The Dissent asserts that Kilminster does not mean what it says--and contends, particularly, that Kilminster is more restrictive than Lusk. Significantly, the Dissent does not argue that Lusk was wrongly decided. In particular, it does not contend that Lusk misconstrued or misapplied Supreme Court authority--the same authority that underlies Kilminster. Rather, the Dissent asserts that Kilminster represented not only a repudiation of Lusk, but also, implicitly, a retrenchment from the 80-plus years of Supreme Court
precedent on which Lusk relied. In the Dissent's view, the Supreme Court achieved that repudiation sub silentio through the curious--indeed, ironic--device of employing the same formulation Lusk announced.
The Dissent's criticism flows from a false first premise, i.e., that the facts alleged in Kilminster, if proved, would conclusively establish the defendant employer's "deliberate intention" to injure the decedent. Kilminster does not so hold. Rather, the court held that, if proved, the facts alleged by plaintiffs were sufficient to permit a jury to infer the necessary, actionable state of mind:
"A reasonable finder of fact could infer that DMC acted as it did because it wished to injure or kill decedent. A specific intent to injure or kill decedent certainly is not the only state of mind that could be inferred, but it is a permissible inference. We need not consider whether plaintiff can prove that defendants had the alleged specific intent to injure or kill decedent; in the procedural posture of this case, we consider only the sufficiency of the complaint." 323 Or. at 633, 919 P.2d 474 (emphasis supplied; emphasis in original deleted).
Thus, the court did not hold that the plaintiffs' allegations, if proved, compelled a finding of liability.
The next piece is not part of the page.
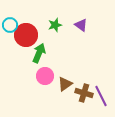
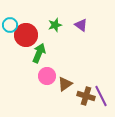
pink circle: moved 2 px right
brown cross: moved 2 px right, 3 px down
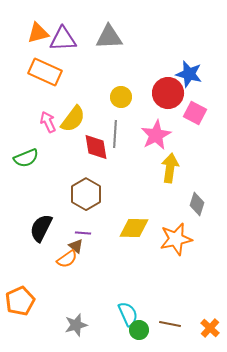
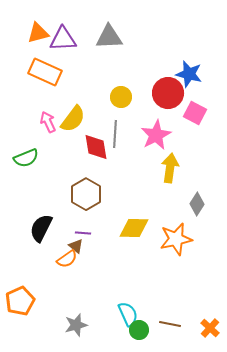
gray diamond: rotated 15 degrees clockwise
That is, the Kilminster court understood and expressly acknowledged that, even if the plaintiffs were able to prove that the employer deliberately withheld safety measures despite the certainty of injury , those facts would not automatically establish "deliberate intention," because the requisite "wish to injure" was just one of a range of mental states the jury could infer from those facts. Among the range of other reasonably inferable, but nonactionable, mental states, is that the employer acted as it did not because it wished to injure the defendant but merely because it wanted to save money.
In Kilminster, as in Lusk--and in this case--the "wish to injure" is the sine qua non of "deliberate intention." We agree with the Dissent that this case and Kilminster (and Lusk ) are legally indistinguishable. See 147 Or.App. at 180, 934 P.2d at 1151.
The conclusive point, however, is that this case is factually distinguishable from the other two. Only in this case has plaintiff stipulated that he cannot prove what he must prove, that his employer withheld safety measures because it wished to injure him. But for that admission, this case would be materially indistinguishable from Lusk and Kilminster and remand would be required.